There was a lot of talk last week about the Harvard-University of Chicago study, which analyzed PE takeovers of U.S. companies from 1983 to 2013. Private equity buys of public companies led to substantial layoffs, the Financial Times and others reported. Publicly listed companies acquired by buyout funds saw employment drop by 13 percentage points over two years, the story said.

Yes, employment does drop when private equity buys public companies or carve-outs, according to Preeti Singh of PEI, who has looked at the study. But many public-to-private deals involve firms that suffer from poor corporate governance and “face an intense need for cost-cutting,” she reports. When the deal involves private-to-private, employment rises, Singh said.

When credit is cheap, PE firms typically deliver returns via financial engineering. but when credit is costly, PE focuses more on operational improvements, she said. See Singh’s report here.

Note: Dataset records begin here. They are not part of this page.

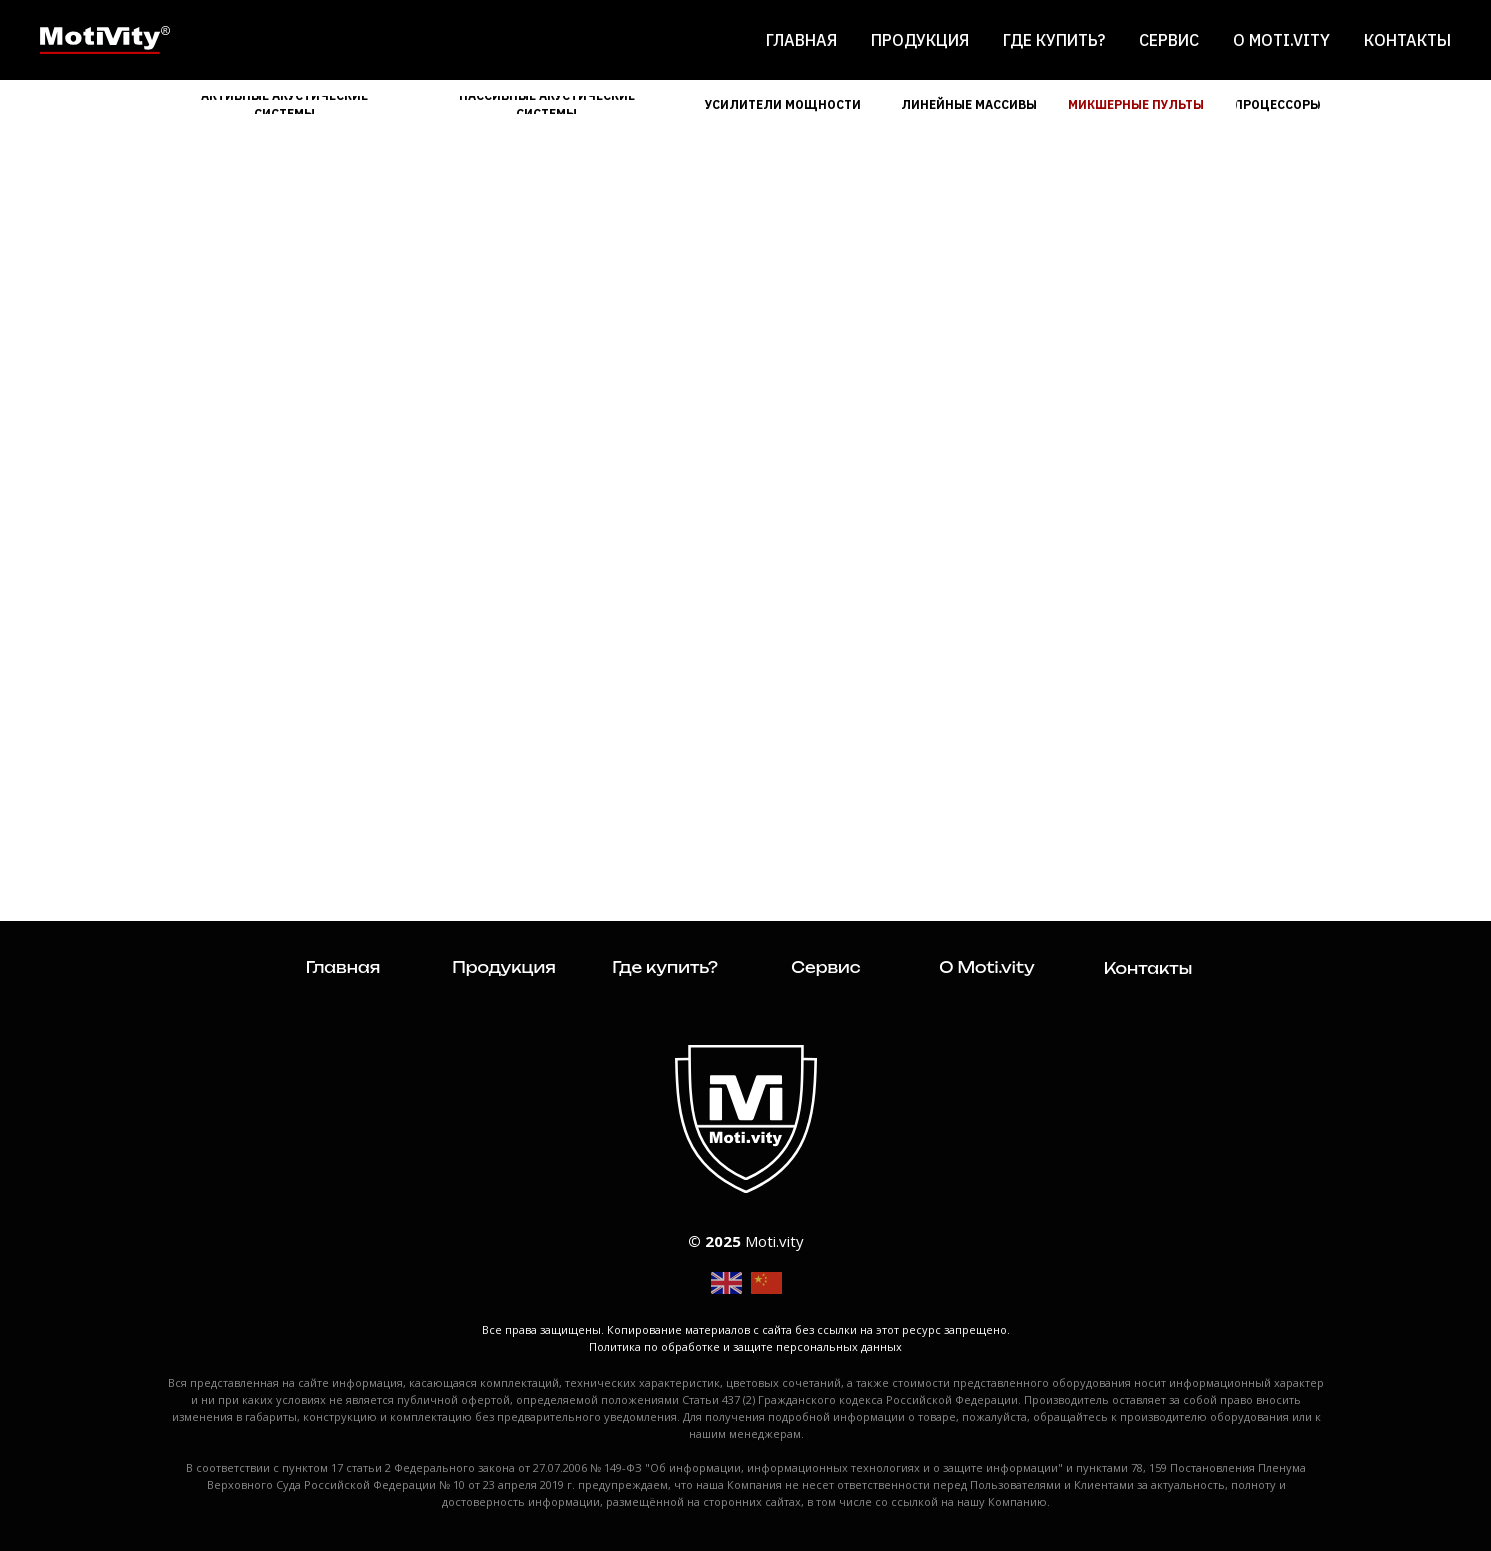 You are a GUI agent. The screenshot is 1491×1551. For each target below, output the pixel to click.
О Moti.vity (1281, 40)
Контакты (1407, 40)
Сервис (1169, 40)
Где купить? (1054, 40)
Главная (801, 40)
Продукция (920, 40)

Hubsters, last week I also asked how PE should respond to continued negative coverage of the industry. Make no mistake, PE is in the crosshairs. Sen. Elizabeth Warren of Massachusetts tweeted this on Oct. 11: “Private equity firms are sucking value out of our companies, putting people out of work, and wiping out newspapers and digital news outlets like @Splinter_News. I have a plan to hold these firms accountable.”

Here are some responses from our readers:

Brent noted that much of the press coverage focused on the negative. “The vast majority of PE activity is focused on buyouts of non-PE owned businesses and, to a lesser extent, to PE owned businesses. If you look at the employment and productivity growth in those investments, the report presents a compelling case for the positive impact of PE investment.  I have noted that press coverage has focused on some of the negative data that over-represents the impact of large public to private deals.  While that is not an activity in which the lower middle market and middle market is particularly active, the investment thesis for a public to private deal is very different from what goes on in our market.  Using data from public to private buyouts to obscure the positive impact of the vast majority of PE investment is misleading, at best.”

Doug says: “When the world is changing rapidly because of technology and globalization private equity has become the catalyst to keep companies competitive.